Herkes Fenerbahçeli olunca, rakip kim olacak?
Spor kardeşlik ve tatlı bir rekabettir. Yazıma futbolla başladım. Hani Fenerbahçeli olduğunu bildiğimiz Sayın Başbakan her hamlesini futbola benzetirdi ya, bende bu yazımda öyle yaptım…
Öyle veya böyle (demokrasi kesintiye uğratılarak) bir gün herkes AKP’li mi yapılmaya çalışılıyor? Basında birçok yazarın susturulduğu, yazmak isteyip de yazamadığı, sırf zaman geçsin diye içinin boş olduğu köşelerde iktidar yalakalığının yapıldığı ve insanların demokratik haklarını her alanda kullanmalarının önü kesilerek polisin orantısız gücü ile korkutulduğu bir ortamda, neler yapılmak istendiğini artık bilmeyen yoktur!
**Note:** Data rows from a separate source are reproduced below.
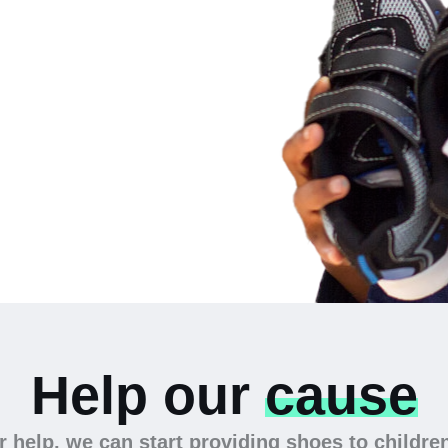
 the
Help our
cause
 help, we can start providing shoes to childre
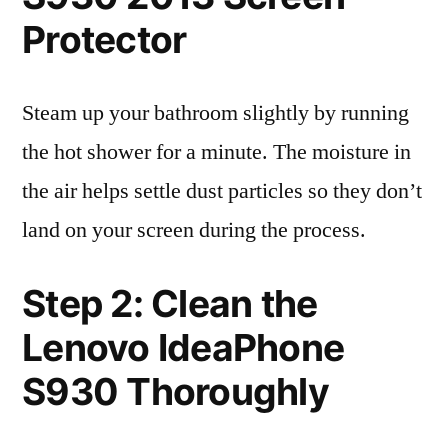
Protector
Steam up your bathroom slightly by running
the hot shower for a minute. The moisture in
the air helps settle dust particles so they don’t
land on your screen during the process.
Step 2: Clean the
Lenovo IdeaPhone
S930 Thoroughly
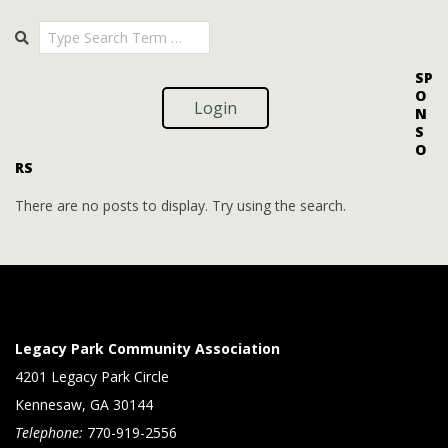
i
i
2025-
Search
o
09-
e
09
n
w
SP
O
s
Login
N
S
N
O
RS
a
v
There are no posts to display. Try using the search.
i
g
a
t
Legacy Park Community Association
i
4201 Legacy Park Circle
Kennesaw, GA 30144
o
Telephone:
770-919-2556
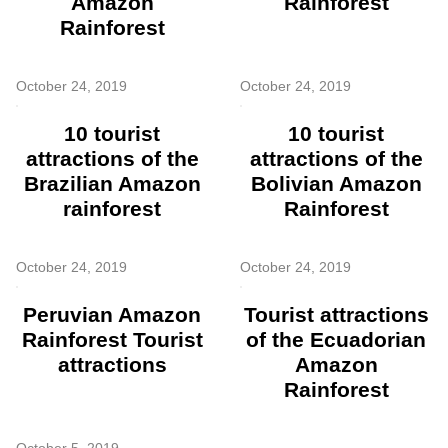
Amazon
Rainforest
Rainforest
October 24, 2019
October 24, 2019
10 tourist
10 tourist
attractions of the
attractions of the
Brazilian Amazon
Bolivian Amazon
rainforest
Rainforest
October 24, 2019
October 24, 2019
Peruvian Amazon
Tourist attractions
Rainforest Tourist
of the Ecuadorian
attractions
Amazon
Rainforest
October 5, 2019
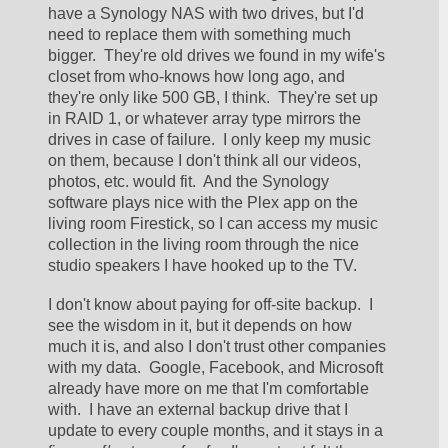
have a Synology NAS with two drives, but I'd 
need to replace them with something much 
bigger.  They're old drives we found in my wife's 
closet from who-knows how long ago, and 
they're only like 500 GB, I think.  They're set up 
in RAID 1, or whatever array type mirrors the 
drives in case of failure.  I only keep my music 
on them, because I don't think all our videos, 
photos, etc. would fit.  And the Synology 
software plays nice with the Plex app on the 
living room Firestick, so I can access my music 
collection in the living room through the nice 
studio speakers I have hooked up to the TV.  
I don't know about paying for off-site backup.  I 
see the wisdom in it, but it depends on how 
much it is, and also I don't trust other companies 
with my data.  Google, Facebook, and Microsoft 
already have more on me that I'm comfortable 
with.  I have an external backup drive that I 
update to every couple months, and it stays in a 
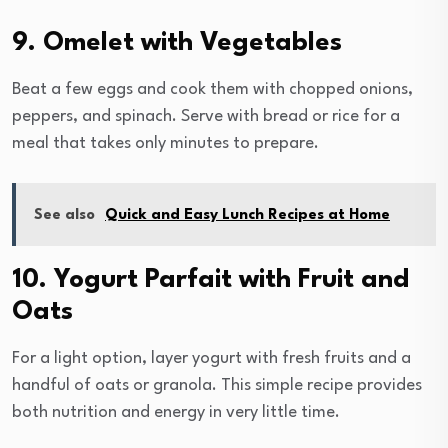
9. Omelet with Vegetables
Beat a few eggs and cook them with chopped onions,
peppers, and spinach. Serve with bread or rice for a
meal that takes only minutes to prepare.
See also
Quick and Easy Lunch Recipes at Home
10. Yogurt Parfait with Fruit and
Oats
For a light option, layer yogurt with fresh fruits and a
handful of oats or granola. This simple recipe provides
both nutrition and energy in very little time.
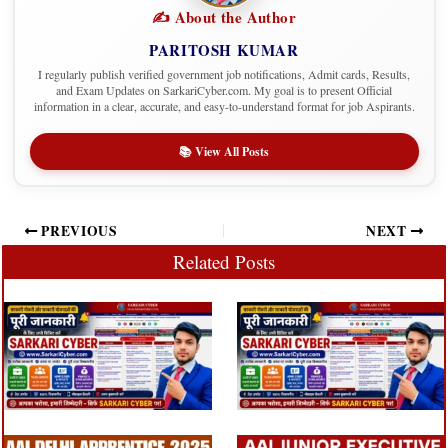
✍️ About the Author
PARITOSH KUMAR
I regularly publish verified government job notifications, Admit cards, Results,
and Exam Updates on SarkariCyber.com. My goal is to present Official
information in a clear, accurate, and easy-to-understand format for job Aspirants.
📚 View All Posts
PREVIOUS
NEXT
Related Posts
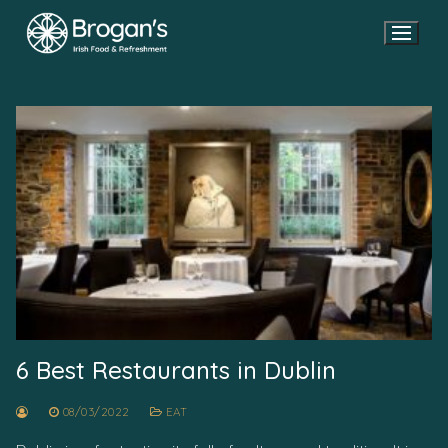
Skip
to
content
6 Best Restaurants in Dublin
08/03/2022
EAT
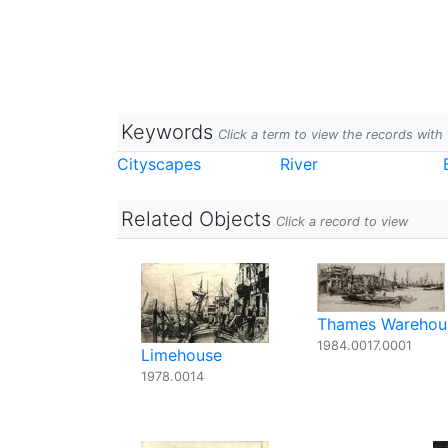
Keywords
Click a term to view the records wit
Cityscapes
River
Related Objects
Click a record to view
Thames Warehou
1984.0017.0001
Limehouse
1978.0014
Neden mi yoktur? Artık klasikleşmiş ve herkesin normal görmeye başladığı ve kanıksadığı, Yargı, Medya ve Ordunun durumu ile yargıdaki uzun tutukluluk sürecindeki gelişmeleri artık biliyoruz, ama büyük çoğunluğumuzda; “elimizden ne gelir” diyerek, mahkeme sonuçlarını bekliyoruz. İktidarda bile bu konuda çatlaklar oluştu. Özel Yetkili Mahkemelerin kaldırılması ve tırpanlanma konusunda Sayın Başbakan Yardımcısı Bülent Arınç "Özel Yetkili Mahkemeler İle İlgili düzenleme yok" diyor. Sayın Başbakan ise; "Özel Yetkili Mahkemeler tamamen kaldırılabilir" diyor...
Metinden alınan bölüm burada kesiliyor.